In the past year, we’ve seen the greater awareness (and, consequently, media spending) devoted to digital video, mobile, programmatic buying and selling of ad inventory, and social media take off in manners and volumes most of us wouldn’t have predicted. There’s no such thing as the status quo in rapidly growing technologies and media channels, and in 2013, records will be broken, and outmoded models will crumble. Here are 11 ways we predict the digital marketplace will really change in 2013.
- Video RTB revenue will exceed Forrester expectations. Sure, we have an affinity to this, but Forrester has predicted RTB video spending will grow from $387 million in 2012 to $667 million in 2013. This might sound like huge growth, and it is, but it’s conservative given the conversation about programmatic buying and selling is picking up. RTB is a big part of programmatic in video. If people were surprised by the statistics around the rise of online video consumption in 2012, 2013 will be even more of a shocker. RTB in video will be lauded for its abilities to monetize video content and give brands the reach they desire.
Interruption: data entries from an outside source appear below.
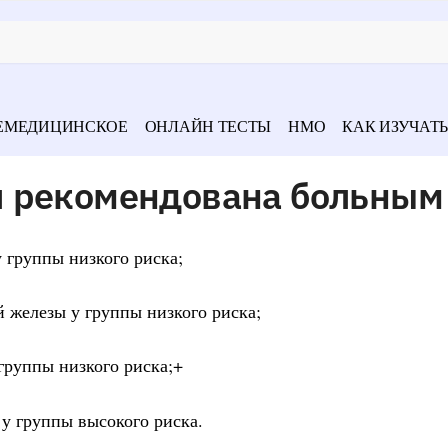
ЕМЕДИЦИНСКОЕ
ОНЛАЙН ТЕСТЫ
НМО
КАК ИЗУЧАТЬ
я рекомендована больным
 группы низкого риска;
железы у группы низкого риска;
группы низкого риска;+
у группы высокого риска.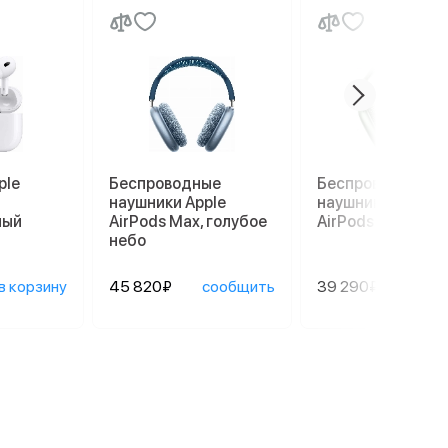
ple
Беспроводные
Беспроводные
наушники Apple
наушники Apple
лый
AirPods Max, голубое
AirPods Max, зел
небо
в корзину
45 820₽
сообщить
39 290₽
сооб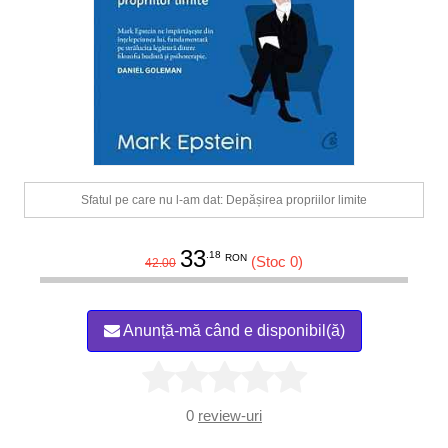
Sfatul pe care nu l-am dat: Depășirea propriilor limite
33
.18
RON
(Stoc 0)
42.00
Anunță-mă când e disponibil(ă)
0
review-uri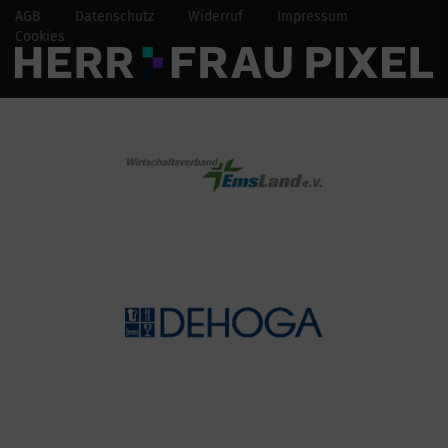
AGB
Datenschutz
Widerruf
Impressum
Cookies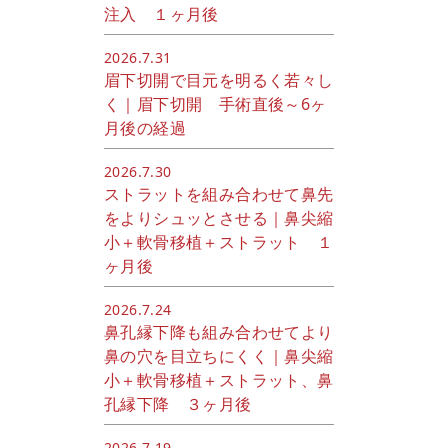
注入 １ヶ月後
2026.7.31
眉下切開で目元を明るく若々し
く｜眉下切開 手術直後～6ヶ
月後の経過
2026.7.30
ストラットを組み合わせて鼻先
をよりシュッとさせる｜鼻尖縮
小＋軟骨移植＋ストラット １
ヶ月後
2026.7.24
鼻孔縁下降も組み合わせてより
鼻の穴を目立ちにくく｜鼻尖縮
小＋軟骨移植＋ストラット、鼻
孔縁下降 ３ヶ月後
2026.7.19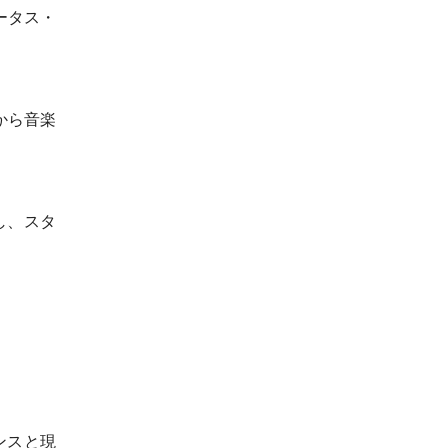
ータス・
から音楽
し、スタ
ンスと現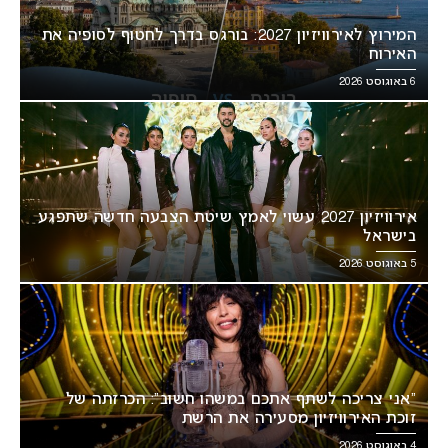
המירוץ לאירוויזיון 2027: בורגס בדרך לחטוף לסופיה את
האירוח
6 באוגוסט 2026
אירוויזיון 2027 עשוי לאמץ שיטת הצבעה חדשה שתפגע
בישראל
5 באוגוסט 2026
“אני צריכה לשתף אתכם במשהו חשוב”: הכרזתה של
זוכת האירוויזיון מסעירה את הרשת
4 באוגוסט 2026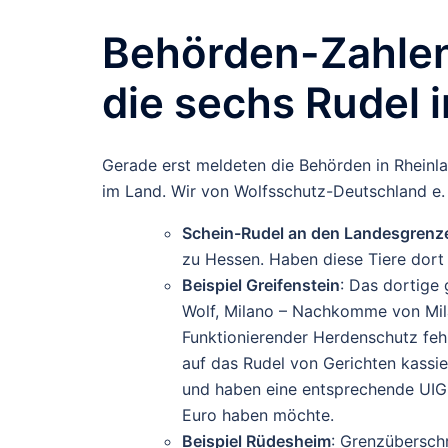
Behörden-Zahlen 
die sechs Rudel 
Gerade erst meldeten die Behörden in Rheinla
im Land. Wir von Wolfsschutz-Deutschland e. 
Schein-Rudel an den Landesgrenz
zu Hessen. Haben diese Tiere dort 
Beispiel Greifenstein
: Das dortige 
Wolf, Milano – Nachkomme von Mi
Funktionierender Herdenschutz feh
auf das Rudel von Gerichten kassi
und haben eine entsprechende UIG-
Euro haben möchte.
Beispiel Rüdesheim
: Grenzübersch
- Video publishers will start to benefit from new programmatic pricing technologies. A lot of publishers have been wary of moving into programmatic systems in general for fear of devaluing their inventory. But in 2012, private video exchanges and other systems have brought increased revenue to publishers, and adoption will continue to spread. “Programmatic” just might be the word of 2013.
- Private marketplaces will take off for the largest publishers, and they’ll begin to go mainstream by the end of 2013. Misgivings about private marketplaces are premature — if publishers are wary of devaluing their inventory, then that means they know what it’s worth. As time progresses, they’ll become more accustomed and create more marketplaces where they have more control over sales.
- As the move towards programmatic continues, the industry will see more ad sales organizations shift to more of a programmatic model and reduce the size of their direct sales teams due to the efficiencies that programmatic brings to the table. Deals will still need to be brokered between publishers and advertisers and this is where the direct sales team will shine.
- The old-line display SSPs will get into video ad serving. Basically, the engagement opportunity video affords is too rich to ignore, and the market will soon demand the established SSPs to diversify and move into adjacent markets.
- Facebook is getting into video and they’ll shake things up. Concerns over the effectiveness of Facebook display ads will push the network to continue to innovate, and everyone will watch to see if more TV dollars move online because Facebook is in the video advertising game, given the volume of videos social users watch and share
- Yahoo! will become a serious video player. Recently minted CEO Marissa Meyer understands the value ad-tech plays in an overall strategy and is ready to expand their offerings, leading to continued consolidation in the market. Meyer and her second in command – Henrique De Castro – clearly have a vision that calls for more automation and the next plausible – and lucrative place – to drive this is video.
- At least one agency holding company will invest in or outright acquire a video RTB-enabled supply source. In the interest of providing full-service solutions, this is one service the agencies will see value in taking in-house.
- Consolidations or shakeouts on the DSP side of the house will start to take place. The expenses of participating in the programmatic market (and winning bids) will squeeze out the small-time players. Publishers are at a strategic advantage right now to, for example, require minimum bids, which will ultimately thin the herd.
- The Media Rating Council (MRC) will approve 3MS (Making Measurement Make Sense), and the new standard in media measurement will lead to an accelerated shift in budgets from television to digital video. A robust, cross-platform measurement system will reveal insights about usage and engagement that send marketers scrambling toward digital channels.
- Traditional video networks will be virtually non-existent in the digital upfronts. They’ll be present — they more or less have to participate —but they’ll be overshadowed by players who are truly committed to digital video; the players who are willing to approach digital video as its own channel and not just an offshoot to TV.
We’re planning for big changes in video the coming year, and we’re planning to be surprised, too. So should any of us, in any channel, on the buy and sell side alike. What new developments do you expect to see as 2013 unfolds?